Segment Start: EXCERPTED RECORDS

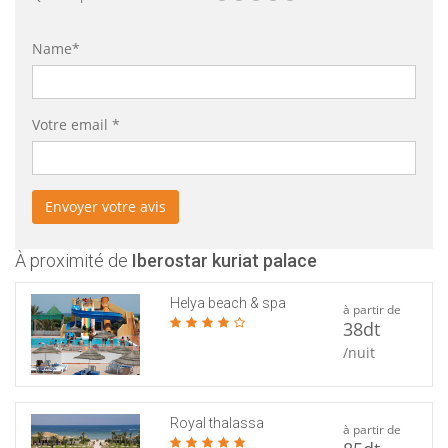
Name*
Votre email *
À proximité de
Iberostar kuriat palace
Helya beach & spa
à partir de
38dt
/nuit
Royal thalassa
à partir de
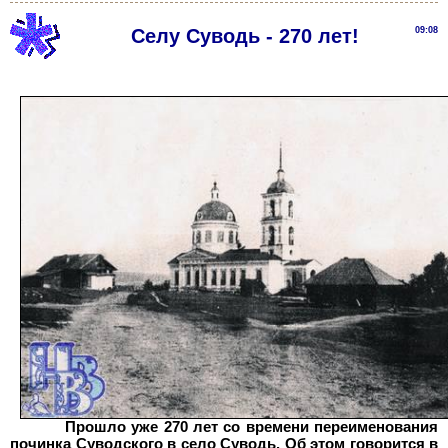
Селу Суводь - 270 лет!
09:08
Прошло уже 270 лет со времени переименования
починка Суводского в село Суводь. Об этом говорится в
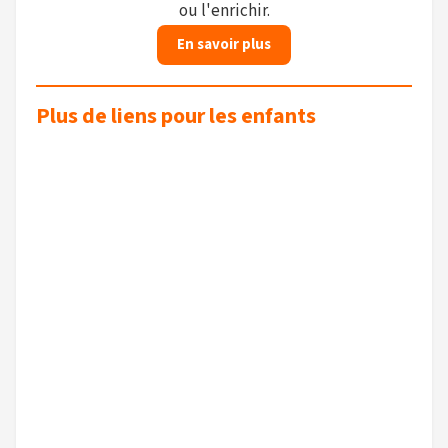
ou l'enrichir.
En savoir plus
Plus de liens pour les enfants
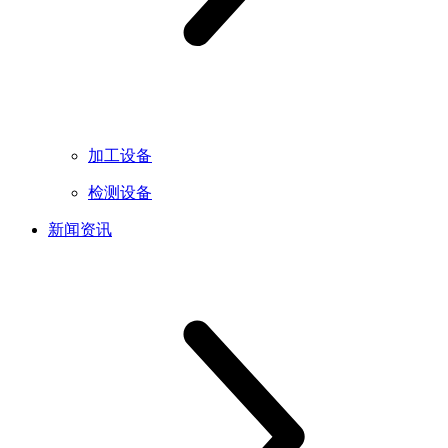
加工设备
检测设备
新闻资讯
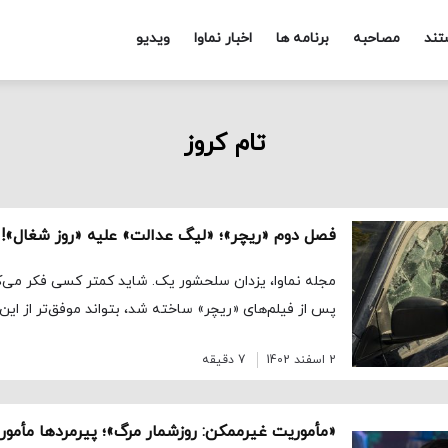
تند
مصاحبه
برنامه ها
اخبار نماوا
ویدیو
تام کروز
فصل دوم «ریچر»؛ «لیگ عدالت» علیه «روز شغال»!
مجله نماوا، یزدان سلحشور یک. شاید کمتر کسی فکر می‌ک
پس از فیلم‌های «ریچر» ساخته شد، بتواند موفق‌تر از این
2 اسفند 1402
7 دقیقه
«مأموریت غیرممکن: روزشمار مرگ»؛ پیرمردها مأمور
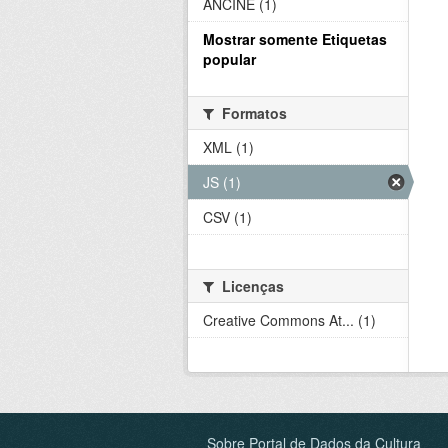
ANCINE (1)
Mostrar somente Etiquetas
popular
Formatos
XML (1)
JS (1)
CSV (1)
Licenças
Creative Commons At... (1)
Sobre Portal de Dados da Cultura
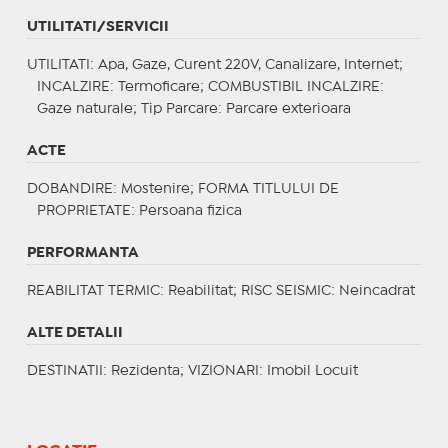
UTILITATI/SERVICII
UTILITATI
: Apa, Gaze, Curent 220V, Canalizare, Internet;
INCALZIRE
: Termoficare;
COMBUSTIBIL INCALZIRE
:
Gaze naturale;
Tip Parcare
: Parcare exterioara
ACTE
DOBANDIRE
: Mostenire;
FORMA TITLULUI DE
PROPRIETATE
: Persoana fizica
PERFORMANTA
REABILITAT TERMIC
: Reabilitat;
RISC SEISMIC
: Neincadrat
ALTE DETALII
DESTINATII
: Rezidenta;
VIZIONARI
: Imobil Locuit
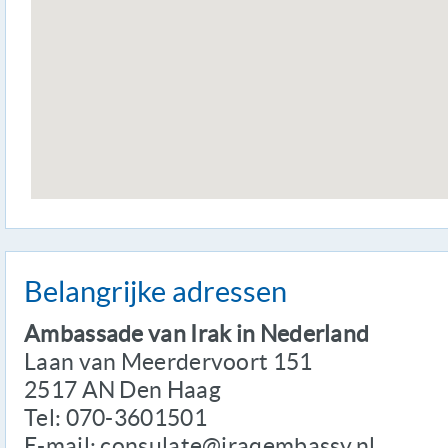
Belangrijke adressen
Ambassade van Irak in Nederland
Laan van Meerdervoort 151
2517 AN Den Haag
Tel: 070-3601501
E-mail: consulate@iraqembassy.nl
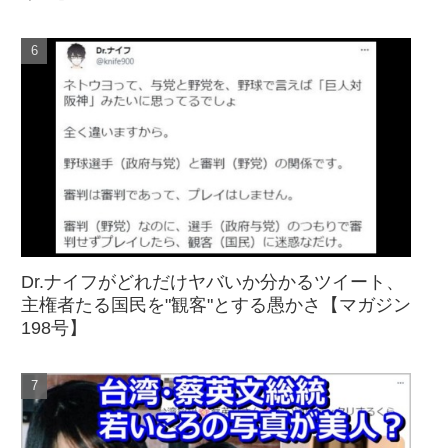
Dr.ナイフがどれだけヤバいか分かるツイート、
主権者たる国民を"観客"とする愚かさ【マガジン
198号】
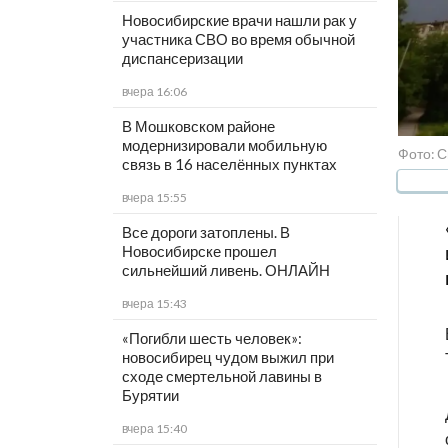
Новосибирские врачи нашли рак у
участника СВО во время обычной
диспансеризации
вчера 16:06
В Мошковском районе
модернизировали мобильную
Фото: 
связь в 16 населённых пунктах
вчера 15:55
Все дороги затоплены. В
Новосибирске прошел
сильнейший ливень. ОНЛАЙН
вчера 15:43
«Погибли шесть человек»:
новосибирец чудом выжил при
сходе смертельной лавины в
Бурятии
вчера 15:40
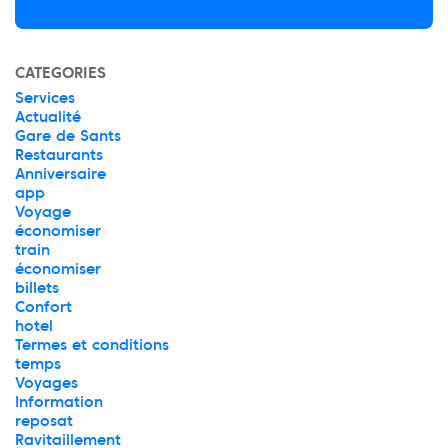
CATEGORIES
Services
Actualité
Gare de Sants
Restaurants
Anniversaire
app
Voyage
économiser
train
économiser
billets
Confort
hotel
Termes et conditions
temps
Voyages
Information
reposat
Ravitaillement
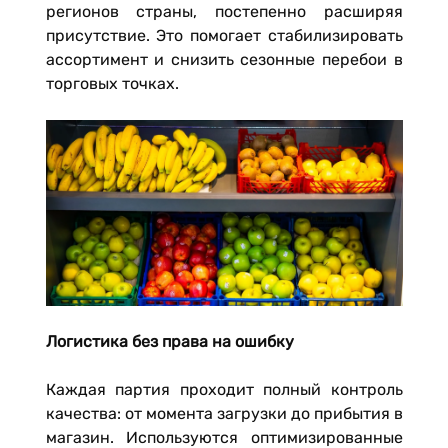
регионов страны, постепенно расширяя
присутствие. Это помогает стабилизировать
ассортимент и снизить сезонные перебои в
торговых точках.
Логистика без права на ошибку
Каждая партия проходит полный контроль
качества: от момента загрузки до прибытия в
магазин. Используются оптимизированные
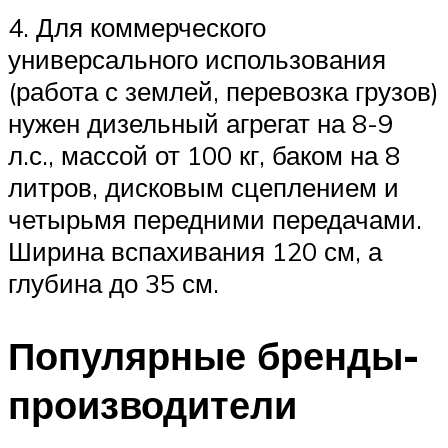
4. Для коммерческого
универсального использования
(работа с землей, перевозка грузов)
нужен дизельный агрегат на 8-9
л.с., массой от 100 кг, баком на 8
литров, дисковым сцеплением и
четырьмя передними передачами.
Ширина вспахивания 120 см, а
глубина до 35 см.
Популярные бренды-
производители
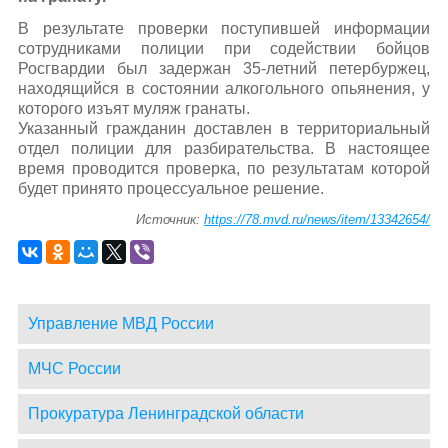
В результате проверки поступившей информации
сотрудниками полиции при содействии бойцов
Росгвардии был задержан 35-летний петербуржец,
находящийся в состоянии алкогольного опьянения, у
которого изъят муляж гранаты.
Указанный гражданин доставлен в территориальный
отдел полиции для разбирательства. В настоящее
время проводится проверка, по результатам которой
будет принято процессуальное решение.
Источник:
https://78.mvd.ru/news/item/13342654/
Управление МВД России
МЧС России
Прокуратура Ленинградской области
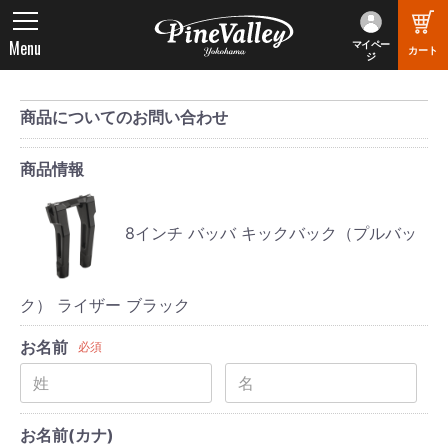
Menu
マイペー
カート
ジ
商品についてのお問い合わせ
商品情報
8インチ バッバ キックバック（プルバッ
ク） ライザー ブラック
お名前
必須
お名前(カナ)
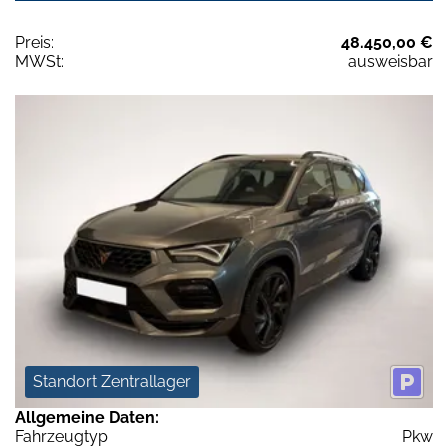
Preis:
48.450,00 €
MWSt:
ausweisbar
Standort Zentrallager
Allgemeine Daten:
Fahrzeugtyp
Pkw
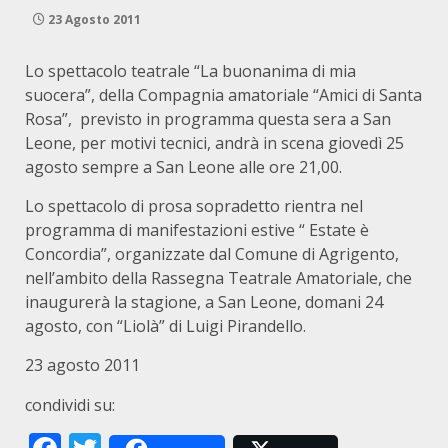
23 Agosto 2011
Lo spettacolo teatrale “La buonanima di mia
suocera”, della Compagnia amatoriale “Amici di Santa
Rosa”, previsto in programma questa sera a San
Leone, per motivi tecnici, andrà in scena giovedì 25
agosto sempre a San Leone alle ore 21,00.
Lo spettacolo di prosa sopradetto rientra nel
programma di manifestazioni estive “ Estate è
Concordia”, organizzate dal Comune di Agrigento,
nell’ambito della Rassegna Teatrale Amatoriale, che
inaugurerà la stagione, a San Leone, domani 24
agosto, con “Liolà” di Luigi Pirandello.
23 agosto 2011
condividi su:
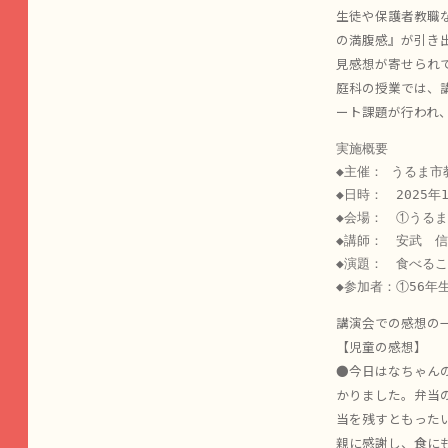
生徒や保護者教職な
の満腹感』が引き
見感想が寄せられ
庭科の授業では、
ート課題が行われ
実施概要

◆主催： うるま市
◆日時：　2025年
◆会場：　①うるま
◆講師：　安武　信
◆演題：　食べるこ
◆参加者：①56年
講演会での感想の
【児童の感想】
●今日はなちゃん
かりました。弁当
当を残すともった
親に感謝し、食に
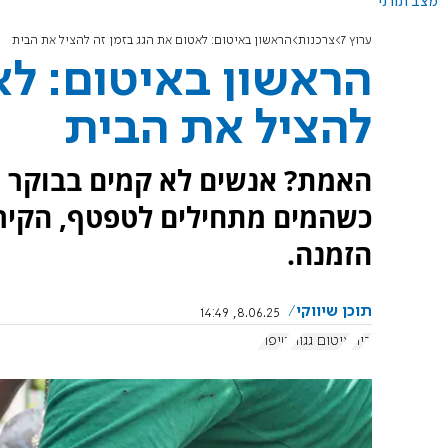
מצב תורני
ערוץ 7
צרכנות
הראשון באיטום: לאטום את הגג בזמן זה להציל את הבית
הראשון באיטום: לא
להציל את הבית
האמת? אנשים לא קמים בבוקר ע
כשהמים מתחילים לטפטף, הקירו
הזמנה.
תוכן שיווקי
8.06.25, 14:49
בית
איטום גגות
טיפול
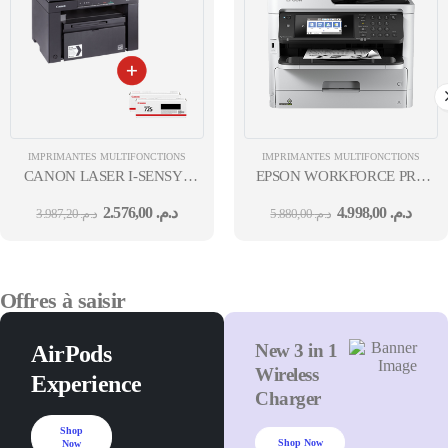
IMPRIMANTES MULTIFONCTIONS
IMPRIMANTES MULTIFONCTIONS
CANON LASER I-SENSYS
EPSON WORKFORCE PRO
MF3010 MFP MONO 3EN1
WF-M5799DWF MFP 4EN1
2.576,00
د.م.
4.998,00
د.م.
3.987,20
د.م.
5.880,00
د.م.
18 PPM A4 + 2TONERS
RÉSEAU WIFI JET D'ENCR
CARTRIDGE 725 24M
MONO A4 RECTO VERSO
34 B&WPPM 34 12M
Offres à saisir
New 3 in 1
AirPods
Wireless
Experience
Charger
Shop
Shop Now
Now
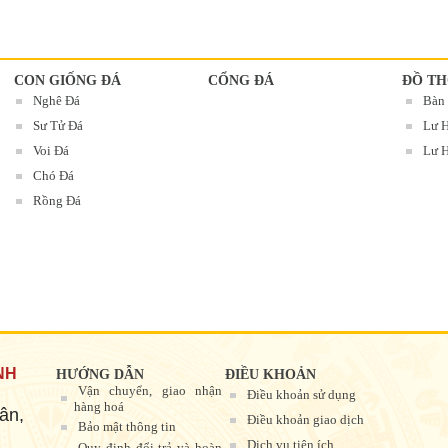
CON GIỐNG ĐÁ
CỔNG ĐÁ
ĐỒ TH
Nghê Đá
Bàn
Sư Tử Đá
Lư 
Voi Đá
Lư H
Chó Đá
Rồng Đá
NH
HƯỚNG DẪN
ĐIỀU KHOẢN
Vận chuyển, giao nhận
Điều khoản sử dụng
hàng hoá
ân,
Điều khoản giao dịch
Bảo mật thông tin
Dịch vụ tiện ích
Quy định đổi trả và hoàn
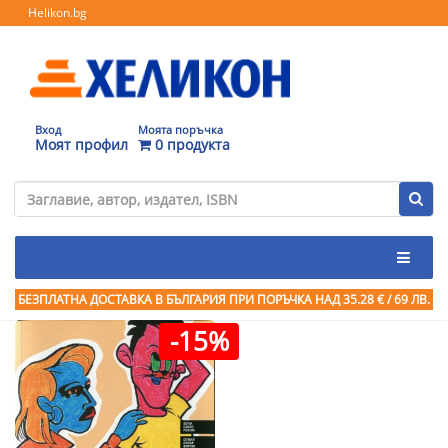
Helikon.bg
Вход
Моята поръчка
Моят профил
0 продукта
БЕЗПЛАТНА ДОСТАВКА В БЪЛГАРИЯ ПРИ ПОРЪЧКА
НАД 35.28 € / 69 ЛВ.
-15%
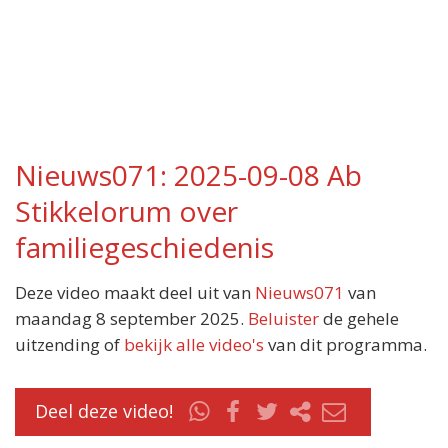
Nieuws071: 2025-09-08 Ab
Stikkelorum over
familiegeschiedenis
Deze video maakt deel uit van
Nieuws071
van
maandag 8 september 2025.
Beluister
de gehele
uitzending of
bekijk alle video's
van dit programma.
Deel deze video!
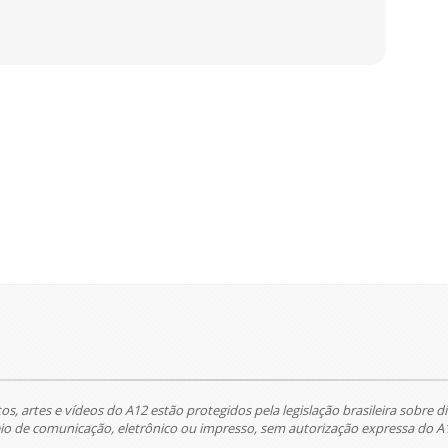
tos, artes e vídeos do A12 estão protegidos pela legislação brasileira sobre di
 de comunicação, eletrônico ou impresso, sem autorização expressa do A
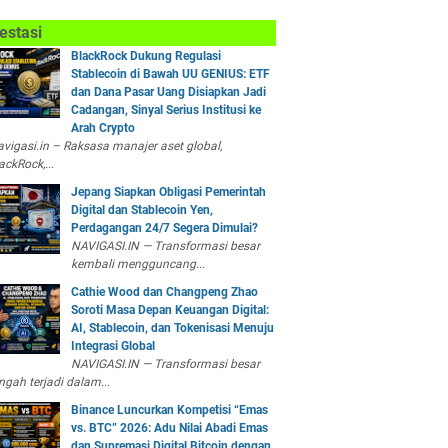
estasi
BlackRock Dukung Regulasi
Stablecoin di Bawah UU GENIUS: ETF
dan Dana Pasar Uang Disiapkan Jadi
Cadangan, Sinyal Serius Institusi ke
Arah Crypto
vigasi.in – Raksasa manajer aset global,
ackRock,...
Jepang Siapkan Obligasi Pemerintah
Digital dan Stablecoin Yen,
Perdagangan 24/7 Segera Dimulai?
NAVIGASI.IN — Transformasi besar
kembali mengguncang...
Cathie Wood dan Changpeng Zhao
Soroti Masa Depan Keuangan Digital:
AI, Stablecoin, dan Tokenisasi Menuju
Integrasi Global
NAVIGASI.IN — Transformasi besar
ngah terjadi dalam...
Binance Luncurkan Kompetisi “Emas
vs. BTC” 2026: Adu Nilai Abadi Emas
dan Supremasi Digital Bitcoin dengan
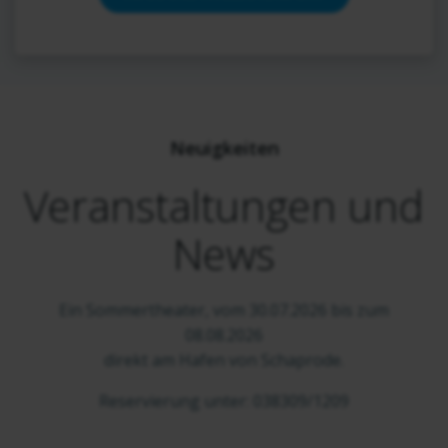
Neuigkeiten
Veranstaltungen und
News
Ein Sommertheater, vom 30.07.2026 bis zum
08.08.2026
direkt am Hafen von Schaprode.
Reservierung unter: 038309/1209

Segment End: EXCERPTED RECORDS

TASK DESCRIPTION:
Find the string "video" in the listing and return every line that holds it.

TASK ANSWER:
Deze video maakt deel uit van
bekijk alle video's
Deel deze video!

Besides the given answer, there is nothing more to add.